◆ INFORMATION PROVIDED ◆
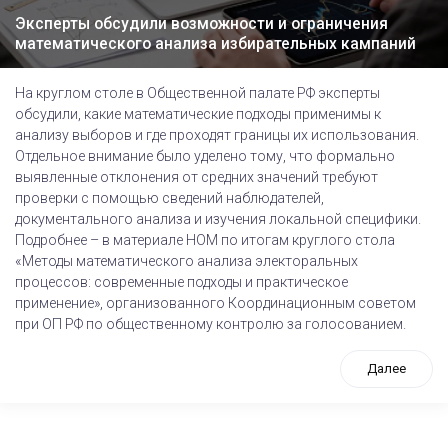
Эксперты обсудили возможности и ограничения
математического анализа избирательных кампаний
На круглом столе в Общественной палате РФ эксперты
обсудили, какие математические подходы применимы к
анализу выборов и где проходят границы их использования.
Отдельное внимание было уделено тому, что формально
выявленные отклонения от средних значений требуют
проверки с помощью сведений наблюдателей,
документального анализа и изучения локальной специфики.
Подробнее – в материале НОМ по итогам круглого стола
«Методы математического анализа электоральных
процессов: современные подходы и практическое
применение», организованного Координационным советом
при ОП РФ по общественному контролю за голосованием.
Далее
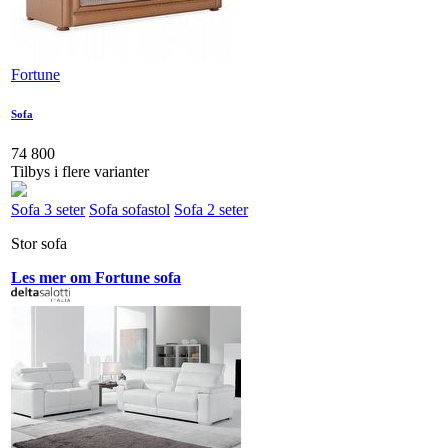
Fortune
Sofa
74 800
Tilbys i flere varianter
Sofa 3 seter
Sofa sofastol
Sofa 2 seter
Stor sofa
Les mer om Fortune sofa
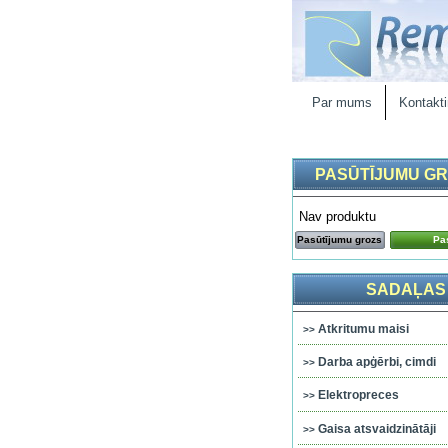
Par mums
Kontakti
PASŪTĪJUMU G
Nav produktu
Pasūtījumu grozs
Pas
SADAĻAS
Atkritumu maisi
Darba apģērbi, cimdi
Elektropreces
Gaisa atsvaidzinātāji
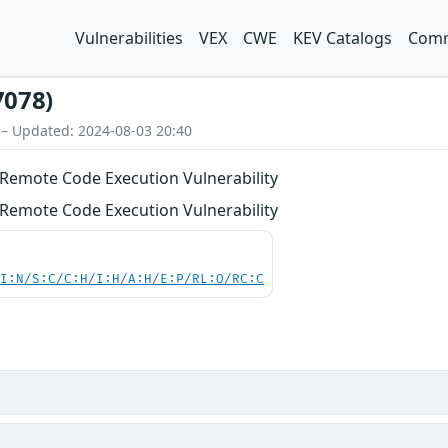
Vulnerabilities
VEX
CWE
KEV Catalogs
Comm
7078)
 – Updated: 2024-08-03 20:40
Remote Code Execution Vulnerability
Remote Code Execution Vulnerability
UI:N/S:C/C:H/I:H/A:H/E:P/RL:O/RC:C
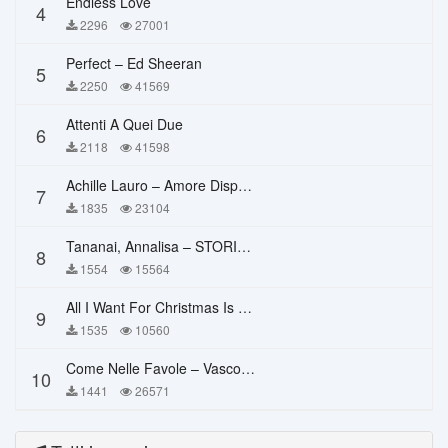
Endless Love
4
2296
27001
Perfect – Ed Sheeran
5
2250
41569
Attenti A Quei Due
6
2118
41598
Achille Lauro – Amore Disperato
7
1835
23104
Tananai, Annalisa – STORIE BREVI
8
1554
15564
All I Want For Christmas Is You – Mariah Carey
9
1535
10560
Come Nelle Favole – Vasco Rossi
10
1441
26571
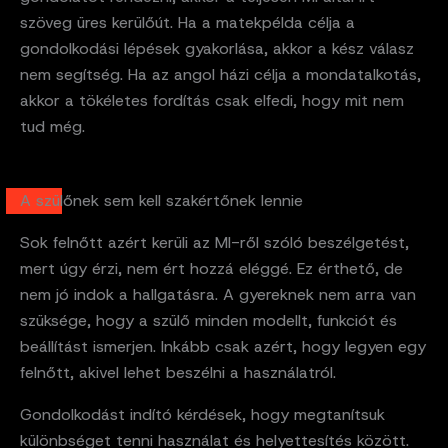
szöveg üres kerülőút. Ha a matekpélda célja a
gondolkodási lépések gyakorlása, akkor a kész válasz
nem segítség. Ha az angol házi célja a mondatalkotás,
akkor a tökéletes fordítás csak elfedi, hogy mit nem
tud még.
A szülőnek sem kell szakértőnek lennie
Sok felnőtt azért kerüli az MI-ről szóló beszélgetést,
mert úgy érzi, nem ért hozzá eléggé. Ez érthető, de
nem jó indok a hallgatásra. A gyereknek nem arra van
szüksége, hogy a szülő minden modellt, funkciót és
beállítást ismerjen. Inkább csak azért, hogy legyen egy
felnőtt, akivel lehet beszélni a használatról.
Gondolkodást indító kérdések, hogy megtanítsuk
különbséget tenni használat és helyettesítés között.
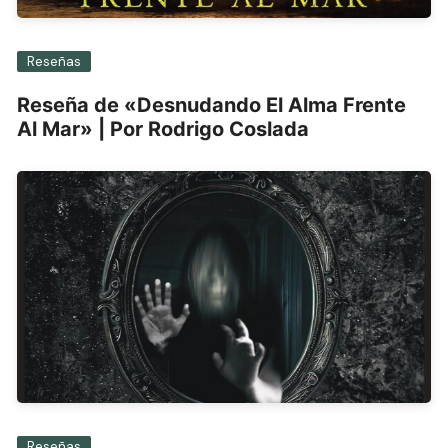
Reseñas
Reseña de «Desnudando El Alma Frente
Al Mar» | Por Rodrigo Coslada
Reseñas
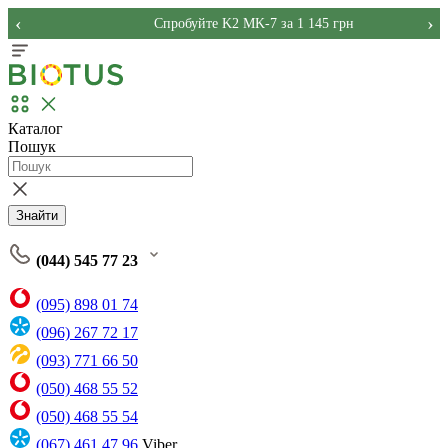
‹
›
Спробуйте K2 MK-7 за 1 145 грн
Каталог
Пошук
Знайти
(044) 545 77 23
(095) 898 01 74
(096) 267 72 17
(093) 771 66 50
(050) 468 55 52
(050) 468 55 54
(067) 461 47 96
Viber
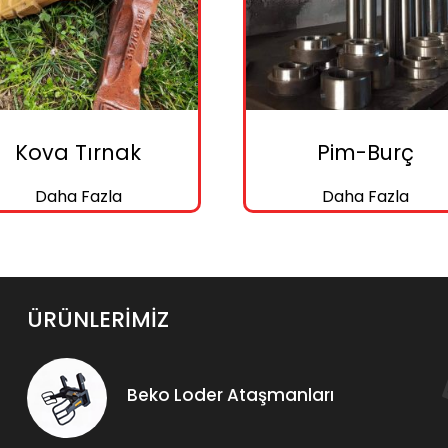
Kova Tırnak
Pim-Burç
Daha Fazla
Daha Fazla
ÜRÜNLERİMİZ
Beko Loder Ataşmanları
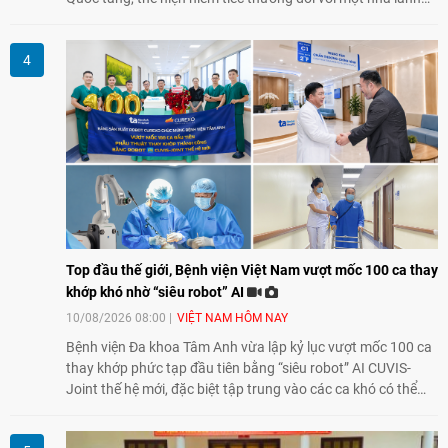
đạo có nhiều đóng góp cho đất nước Lào và quan hệ hữu
nghị vĩ đại, đoàn kết đặc biệt Việt Nam - Lào.
Top đầu thế giới, Bệnh viện Việt Nam vượt mốc 100 ca thay
khớp khó nhờ “siêu robot” AI
10/08/2026 08:00
VIỆT NAM HÔM NAY
Bệnh viện Đa khoa Tâm Anh vừa lập kỷ lục vượt mốc 100 ca
thay khớp phức tạp đầu tiên bằng “siêu robot” AI CUVIS-
Joint thế hệ mới, đặc biệt tập trung vào các ca khó có thể
điều trị tốt bằng kỹ thuật truyền thống hay robot thế hệ cũ,
mở ra cơ hội mới cho nhiều người bệnh đang đối mặt nguy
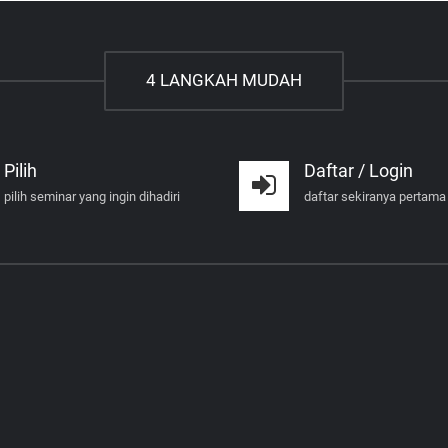
4 LANGKAH MUDAH
Pilih
Daftar / Login
pilih seminar yang ingin dihadiri
daftar sekiranya pertama 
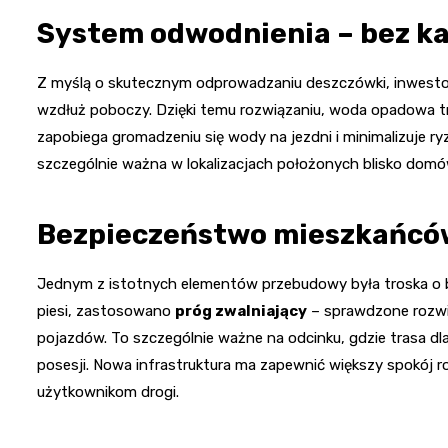
System odwodnienia – bez ka
Z myślą o skutecznym odprowadzaniu deszczówki, inwest
wzdłuż poboczy. Dzięki temu rozwiązaniu, woda opadowa tra
zapobiega gromadzeniu się wody na jezdni i minimalizuje ry
szczególnie ważna w lokalizacjach położonych blisko domów,
Bezpieczeństwo mieszkańcó
Jednym z istotnych elementów przebudowy była troska o be
piesi, zastosowano
próg zwalniający
– sprawdzone rozwią
pojazdów. To szczególnie ważne na odcinku, gdzie trasa dla 
posesji. Nowa infrastruktura ma zapewnić większy spokój
użytkownikom drogi.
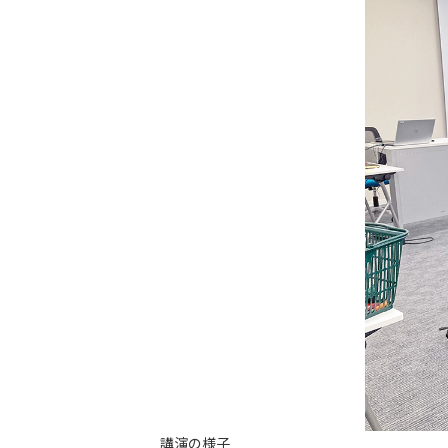
講演の様子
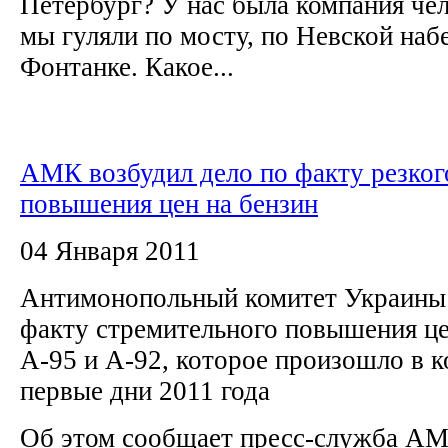
Петербург? У нас была компания чело
мы гуляли по мосту, по Невской наб
Фонтанке. Какое...
АМК возбудил дело по факту резког
повышения цен на бензин
04 Января 2011
Антимонопольный комитет Украины 
факту стремительного повышения це
А-95 и А-92, которое произошло в к
первые дни 2011 года
Об этом сообщает пресс-служба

◆ DIRECTIONS ◆
Output the records exactly, please. The pictures are not part of the copy.

◆ WRITTEN RESPONSE ◆
Эксперты обсудили возможности и ограничения
математического анализа избирательных кампаний
На круглом столе в Общественной палате РФ эксперты
обсудили, какие математические подходы применимы к
анализу выборов и где проходят границы их использования.
Отдельное внимание было уделено тому, что формально
выявленные отклонения от средних значений требуют
проверки с помощью сведений наблюдателей,
документального анализа и изучения локальной специфики.
Подробнее – в материале НОМ по итогам круглого стола
«Методы математического анализа электоральных
процессов: современные подходы и практическое
применение», организованного Координационным советом
при ОП РФ по общественному контролю за голосованием.
Далее
Fortune
Sofa
74 800
Tilbys i flere varianter
Sofa 3 seter
Sofa sofastol
Sofa 2 seter
Stor sofa
Les mer om Fortune sofa
Par mums
Kontakti
PASŪTĪJUMU G
Nav produktu
Pasūtījumu grozs
Pas
SADAĻAS
Atkritumu maisi
Darba apģērbi, cimdi
Elektropreces
Gaisa atsvaidzinātāji
Vulnerabilities
VEX
CWE
KEV Catalogs
Comm
7078)
 – Updated: 2024-08-03 20:40
Remote Code Execution Vulnerability
Remote Code Execution Vulnerability
UI:N/S:C/C:H/I:H/A:H/E:P/RL:O/RC:C
Endless Love
4
2296
27001
Perfect – Ed Sheeran
5
2250
41569
Attenti A Quei Due
6
2118
41598
Achille Lauro – Amore Disperato
7
1835
23104
Tananai, Annalisa – STORIE BREVI
8
1554
15564
All I Want For Christmas Is You – Mariah Carey
9
1535
10560
Come Nelle Favole – Vasco Rossi
10
1441
26571
szöveg üres kerülőút. Ha a matekpélda célja a
gondolkodási lépések gyakorlása, akkor a kész válasz
nem segítség. Ha az angol házi célja a mondatalkotás,
akkor a tökéletes fordítás csak elfedi, hogy mit nem
tud még.
A szülőnek sem kell szakértőnek lennie
Sok felnőtt azért kerüli az MI-ről szóló beszélgetést,
mert úgy érzi, nem ért hozzá eléggé. Ez érthető, de
nem jó indok a hallgatásra. A gyereknek nem arra van
szüksége, hogy a szülő minden modellt, funkciót és
beállítást ismerjen. Inkább csak azért, hogy legyen egy
felnőtt, akivel lehet beszélni a használatról.
Gondolkodást indító kérdések, hogy megtanítsuk
különbséget tenni használat és helyettesítés között.
Reseñas
Reseña de «Desnudando El Alma Frente
Al Mar» | Por Rodrigo Coslada
Reseñas
‹
›
Спробуйте K2 MK-7 за 1 145 грн
Каталог
Пошук
Знайти
(044) 545 77 23
(095) 898 01 74
(096) 267 72 17
(093) 771 66 50
(050) 468 55 52
(050) 468 55 54
(067) 461 47 96
Viber
Kova Tırnak
Pim-Burç
Daha Fazla
Daha Fazla
ÜRÜNLERİMİZ
Beko Loder Ataşmanları
đạo có nhiều đóng góp cho đất nước Lào và quan hệ hữu
nghị vĩ đại, đoàn kết đặc biệt Việt Nam - Lào.
Top đầu thế giới, Bệnh viện Việt Nam vượt mốc 100 ca thay
khớp khó nhờ “siêu robot” AI
10/08/2026 08:00
VIỆT NAM HÔM NAY
Bệnh viện Đa khoa Tâm Anh vừa lập kỷ lục vượt mốc 100 ca
thay khớp phức tạp đầu tiên bằng “siêu robot” AI CUVIS-
Joint thế hệ mới, đặc biệt tập trung vào các ca khó có thể
điều trị tốt bằng kỹ thuật truyền thống hay robot thế hệ cũ,
mở ra cơ hội mới cho nhiều người bệnh đang đối mặt nguy
4 LANGKAH MUDAH
Pilih
Daftar / Login
pilih seminar yang ingin dihadiri
daftar sekiranya pertama 
System odwodnienia – bez ka
Z myślą o skutecznym odprowadzaniu deszczówki, inwest
wzdłuż poboczy. Dzięki temu rozwiązaniu, woda opadowa tra
zapobiega gromadzeniu się wody na jezdni i minimalizuje ry
szczególnie ważna w lokalizacjach położonych blisko domów,
Bezpieczeństwo mieszkańcó
Jednym z istotnych elementów przebudowy była troska o be
piesi, zastosowano
próg zwalniający
– sprawdzone rozwią
pojazdów. To szczególnie ważne na odcinku, gdzie trasa dla 
posesji. Nowa infrastruktura ma zapewnić większy spokój
użytkownikom drogi.
講演の様子
Петербург? У нас была компания чело
мы гуляли по мосту, по Невской наб
Фонтанке. Какое...
АМК возбудил дело по факту резког
повышения цен на бензин
04 Января 2011
Антимонопольный комитет Украины 
факту стремительного повышения це
А-95 и А-92, которое произошло в к
первые дни 2011 года
Об этом сообщает пресс-служба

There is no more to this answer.